Perfeccioné el arte de tener el corazón roto a los ocho años. Como cualquier niña que creció con películas como ‘She’s all that’ y ‘10 cosas que odio de ti’, la regla número uno en el amor era nunca revelar que estabas enamorada hasta que la otra persona lo confesara primero. Se nos permitía escribir su nombre con el nuestro una cantidad ridícula de veces en la parte de atrás del cuaderno de matemáticas y pasar toda la tarde mirando el número telefónico de su casa, anotado en la libreta del colegio.
Los viernes en la noche eran los días en donde podíamos fantasear hasta tarde acerca del momento en que por fin se nos declarara, actualizando Facebook constantemente para saber si estaba conectado al mismo tiempo que nosotras. Esto es, hasta que te confiesan que están enamorados de tu mejor amiga.
La cosa de haber crecido con comedias románticas, es que inevitablemente llegará la parte en la que nos hieren, antes de que todo sea perfecto de nuevo. Y yo disfrutaba mucho de ese dolor, la representación y el drama de ello. Así, a mi corta edad de ocho años ya comenzaba a romantizar la pena y la privación como una parte intrínseca del amor, como si fuera un camino que tuviera que recorrer para ser amada por esa única persona, porque querer algo con mucha intensidad tenía que ser suficiente, ¿cierto?
Años pasaron y mi amor por el amor se consolidó. En primero medio encontré mi nueva fascinación: un chico al que llamaremos Fernando. Mi primera y más importante regla sobre nunca confesar mi amor, se esfumó con el primer sabor de adrenalina cuando me declaré a Fernando a través de una carta. Y al igual que cuando tenía ocho años, el rechazo me dolió exquisitamente. Es fácil estar enamorado a través de un velo que nadie toca.
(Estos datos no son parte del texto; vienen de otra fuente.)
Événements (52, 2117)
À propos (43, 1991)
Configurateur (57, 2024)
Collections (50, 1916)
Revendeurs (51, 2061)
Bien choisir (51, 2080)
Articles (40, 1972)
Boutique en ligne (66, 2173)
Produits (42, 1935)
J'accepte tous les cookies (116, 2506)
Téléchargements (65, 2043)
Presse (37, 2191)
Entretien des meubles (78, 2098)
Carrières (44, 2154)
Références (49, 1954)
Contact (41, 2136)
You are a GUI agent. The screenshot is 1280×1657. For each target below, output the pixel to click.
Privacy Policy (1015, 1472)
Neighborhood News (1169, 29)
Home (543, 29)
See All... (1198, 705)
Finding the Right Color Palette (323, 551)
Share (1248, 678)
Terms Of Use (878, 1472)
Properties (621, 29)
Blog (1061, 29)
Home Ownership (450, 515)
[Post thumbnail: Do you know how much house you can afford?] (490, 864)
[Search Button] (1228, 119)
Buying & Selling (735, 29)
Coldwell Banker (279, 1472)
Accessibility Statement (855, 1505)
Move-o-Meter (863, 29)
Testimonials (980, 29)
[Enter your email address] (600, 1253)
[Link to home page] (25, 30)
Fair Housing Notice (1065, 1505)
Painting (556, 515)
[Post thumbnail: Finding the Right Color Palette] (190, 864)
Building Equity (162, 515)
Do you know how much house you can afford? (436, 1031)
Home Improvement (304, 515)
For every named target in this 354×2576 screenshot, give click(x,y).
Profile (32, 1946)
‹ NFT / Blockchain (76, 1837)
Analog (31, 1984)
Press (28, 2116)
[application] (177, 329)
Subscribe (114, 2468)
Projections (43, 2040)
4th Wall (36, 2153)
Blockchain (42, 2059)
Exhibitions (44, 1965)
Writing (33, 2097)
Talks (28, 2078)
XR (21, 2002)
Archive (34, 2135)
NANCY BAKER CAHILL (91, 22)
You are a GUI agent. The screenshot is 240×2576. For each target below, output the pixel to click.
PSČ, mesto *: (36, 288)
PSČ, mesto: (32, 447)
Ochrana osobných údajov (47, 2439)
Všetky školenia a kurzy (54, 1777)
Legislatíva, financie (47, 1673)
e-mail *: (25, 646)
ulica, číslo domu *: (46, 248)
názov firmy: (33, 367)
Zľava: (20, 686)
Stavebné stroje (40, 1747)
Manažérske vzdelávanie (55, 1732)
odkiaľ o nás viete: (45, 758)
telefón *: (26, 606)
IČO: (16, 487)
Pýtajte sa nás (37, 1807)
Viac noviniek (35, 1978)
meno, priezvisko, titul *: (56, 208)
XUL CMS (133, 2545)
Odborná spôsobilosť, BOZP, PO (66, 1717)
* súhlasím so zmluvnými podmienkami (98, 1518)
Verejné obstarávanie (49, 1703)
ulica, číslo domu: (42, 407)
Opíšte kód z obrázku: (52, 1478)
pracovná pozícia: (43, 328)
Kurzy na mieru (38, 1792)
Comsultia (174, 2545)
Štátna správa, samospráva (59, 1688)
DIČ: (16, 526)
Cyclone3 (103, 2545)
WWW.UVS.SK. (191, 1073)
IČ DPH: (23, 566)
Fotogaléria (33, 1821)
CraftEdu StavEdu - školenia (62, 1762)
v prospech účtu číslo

A los dieciocho años, mis amores fallidos me pasaron la cuenta. Ojalá hubiera sabido cómo se manifestaría en el futuro ese dolor alguna vez codiciado, a través de inseguridades y la búsqueda constante de validación masculina. Absorbemos tantas cosas a medida que pasan los años y no vemos su crecimiento hasta que nos brotan encima.
Querer a base de idealizaciones, enamorarse de mejores amigos, declararse y ser rechazada, el gran estallido de la burbuja en la que vivía…lo había experimentado todo. Sin embargo, como la romántica sin remedio que soy, mi llegada a la universidad fue optimista. Había dejado atrás a mi ciudad natal y estaba dispuesta a que me volvieran a hacer daño si eso significaba que podía amar.
Fue entonces que conocí a Tomás, el hombre aparentemente perfecto para mí. Y de repente, yo le gustaba a él. Entonces, mi corazón analítico se preguntaba: ¿Me había pasado esto antes? ¿Siempre había sido así de fácil?, no lo podía recordar. Sin embargo, años de amores a medias dieron sus frutos cuando yo lo rechacé a él. Me había convertido en la persona por la que siempre había llorado. Todavía no entiendo lo que me pasó, tal vez estaba acostumbrada a estar triste por un hombre y no pude reconocer la sensación de estar en paz, quizá no quería exponerme a una autentica vulnerabilidad, no lo sé.
Ya han pasado casi dos años de pandemia y estoy por cumplir veintiún años. Ahora miro esas anécdotas con cariño y un poco de pena. Me gustaría haber cancelado menos juntas con amigas por salir con chicos y, en ocasiones, me hubiese gustado esforzarme más. Haber sido más amable conmigo. Haber escuchado a mi mamá. Pero la experiencia será para siempre mía y la romántica empedernida que hay en mí piensa que al menos, para la próxima, ahora lo sé.
Antonia Reyes,
Estudiante de tercer año de Psicología de la Universidad Adolfo Ibáñez.